Simple theory: A decision tree predicts by asking a sequence of simple yes/no feature questions. Each split narrows the data until the final leaf gives a class or number prediction.
A decision tree turns the training problem into a series of questions: 'Is income above $50k? Is age below 30? Is credit score above 700?' Each question splits the data into two groups. Keep splitting until each group is mostly one class. The result is a flowchart any human can follow and verify.
Gini impurity — measuring purity
At every node, the algorithm scores every possible split on every feature and picks the one that produces the purest child nodes.
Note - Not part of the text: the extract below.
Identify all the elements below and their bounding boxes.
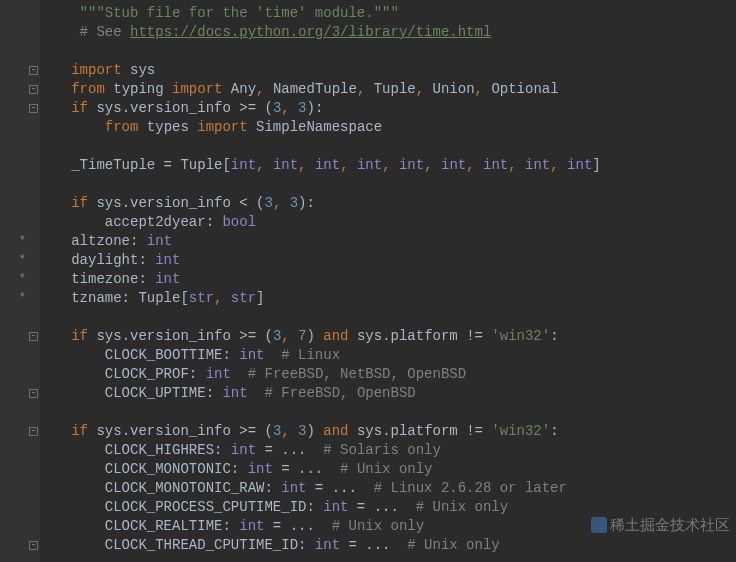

Gini impurity measures how mixed the classes are at a node.
Gini(node) = 1 − Σ pᵢ²
pᵢ = fraction of samples at this node belonging to class i
Examples:
Pure node (all class A): Gini = 1 − 1² = 0.00 ← perfect
50/50 split (binary class): Gini = 1 − (0.5² + 0.5²) = 0.50 ← worst
70/30 split: Gini = 1 − (0.7² + 0.3²) = 0.42Information Gain (entropy-based) gives the same splits — Gini is faster to compute
Choosing the best split
Weighted Gini after split on feature F at threshold t:
Gini_split = (n_left/n)·Gini(left) + (n_right/n)·Gini(right)
Algorithm tries every (feature, threshold) pair → picks lowest Gini_split
Example: 50 samples, split on income ≥ 40k
Left (20 samples, 18 class-0, 2 class-1): Gini = 1−(0.9²+0.1²) = 0.18
Right (30 samples, 12 class-0, 18 class-1): Gini = 1−(0.4²+0.6²) = 0.48
Gini_split = (20/50)×0.18 + (30/50)×0.48 = 0.072 + 0.288 = 0.36Lower weighted Gini = better split. Try all features and all thresholds, pick the best.
Key hyperparameters
- max_depth: limits how deep the tree grows — most important overfitting control
- min_samples_split: minimum samples required to split a node (higher = simpler tree)
- min_samples_leaf: minimum samples in any leaf (prevents tiny, noisy leaves)
- max_features: how many features to consider at each split (randomness for forests)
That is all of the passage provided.